ZURICH (Reuters) -ABB expects the supply chain crunch to continue into next year, the Swiss engineering group said on Thursday, as a shortage of semiconductors made it cut its 2021 sales outlook, sending its shares down 6%.
The maker of industrial robots and drives is the latest company to warn about shortages reducing its ability to meet demand from customers ramping up output after the pandemic-induced slump in activity.
As a result ABB reported its third quarter sales increasing by 4%, less than half the 10% rate it expected in July. It now expects full-year sales growth of 6% to 8%, slower than the previous outlook for a 10% increase.
“Semiconductors is the main problem, our products are very digital and they contain a lot of semiconductors not least in machine automation, robotics and electrification,” Chief Executive Rosengren told reporters.
Power cuts in China, and logistics difficulties such as harbour closures as COVID-19 restrictions returned also made it more difficult for ABB to get the parts it needed, he added.
“It has been a struggle which all industries are feeling today, this is not an ABB problem, this is a clear market problem,” Rosengren said. “It will take a couple more quarters before we see it better.”
Companies including Canadian auto parts maker Magna and Sweden’s Ericsson have been hit by tight supply chains, while chip scarcity has brought some car assembly lines to a halt.

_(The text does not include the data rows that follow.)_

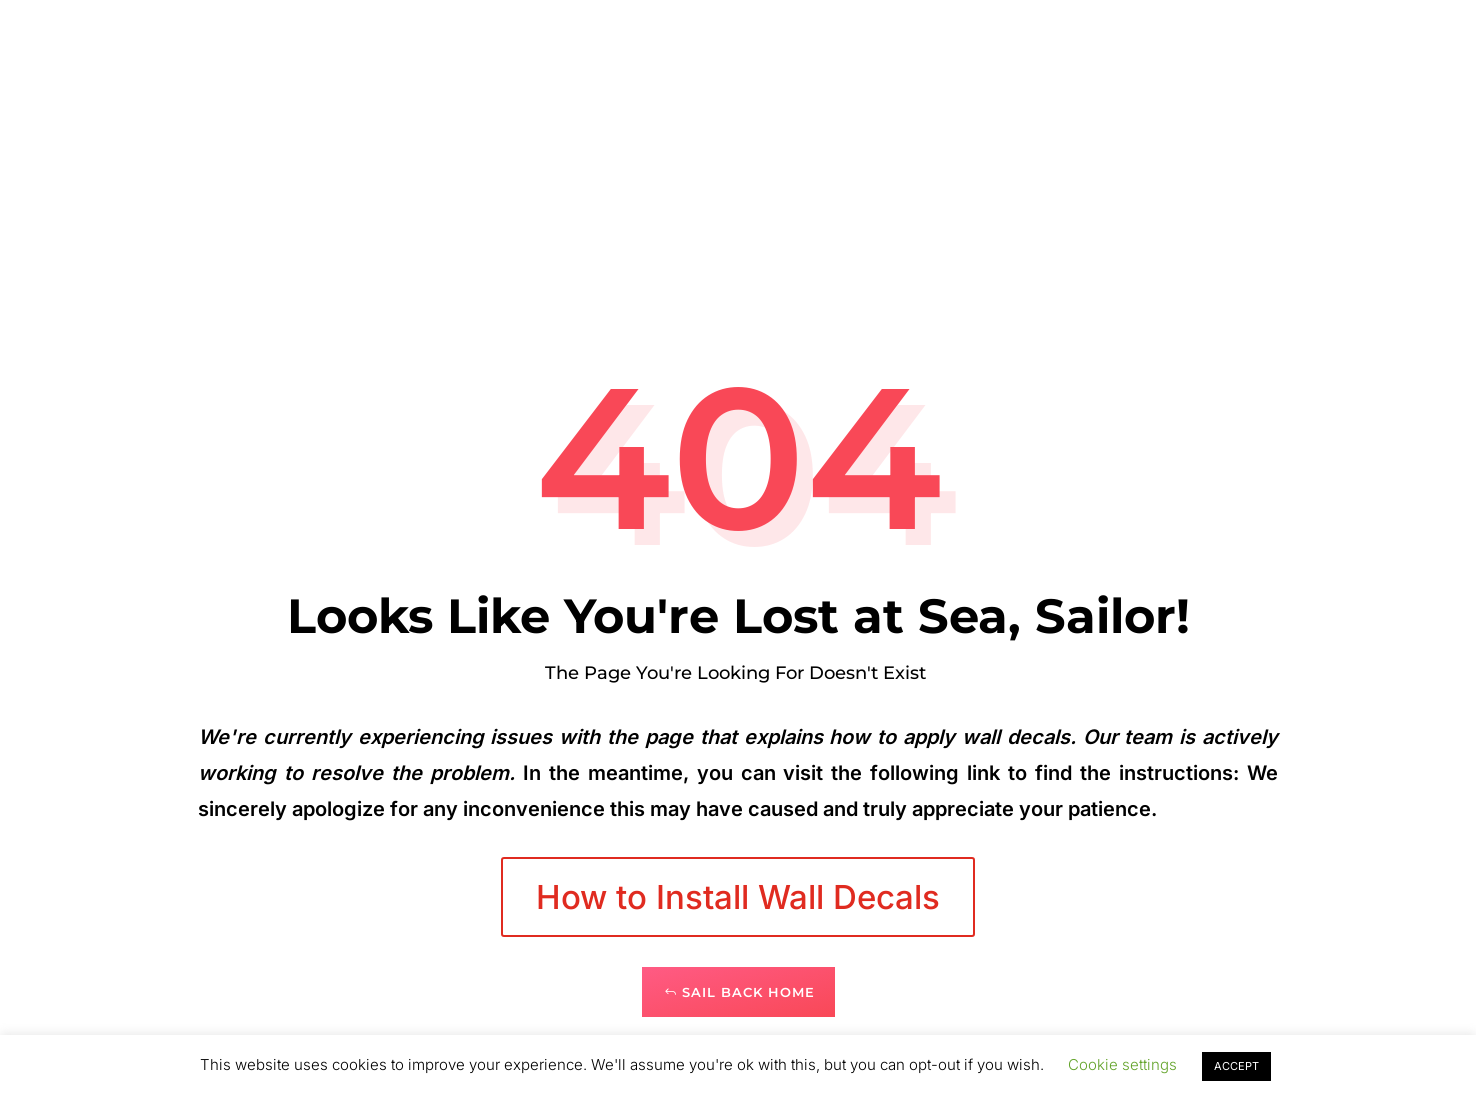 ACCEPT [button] (1236, 1066)
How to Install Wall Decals (738, 897)
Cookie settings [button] (1122, 1064)
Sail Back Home (748, 992)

Swiss elevator and escalator maker Schindler has also flagged supply-chain problems.
Another problem was a shortage of skilled labour, particularly in the United States, which was affecting ABB and its customers.
Still, demand was buoyant, with the company’s orders surging 26% while its backlog grew by $2.1 billion to $16 billion.
“Demand has gone through the roof, but with the restrictions of movement under COVID that creates a tough labour market to attract good workers,” said Rosengren.
The company was looking to mitigate the impact by redesigning products to use less scarce chips, sourcing new suppliers and building up its own stocks.
ABB shares were trading 6.2% lower in early afternoon activity in Switzerland following the more muted outlook, and the third quarter sales of $7.03 billion that missed forecasts.
Operational earnings before interest, tax and amortisation rose 32% to $1.06 billion, in line with forecasts, while net profit came in at $652 million, slightly below expectations.
ABB’s third biggest investor, the activist group Cevian Capital was confident the supply chain problems would be overcome and was pleased with the improvement in operating profit margin to 15.1%.
“The supply chain disruptions are a short-term thing,” said founding partner Christer Gardell, whose group controls 5.2% of ABB according to Refinitiv data.
“When the supply chain blip normalises, ABB should deliver even better margins as they work through the growing order book,” he told Reuters.
Still, the supply squeeze could affect others, analysts said.
“The larger than expected negative impact from the supply chain could also impact other companies, including its electrical peers Siemens, Schneider and Legrand,” said JP Morgan analyst Andreas Willi.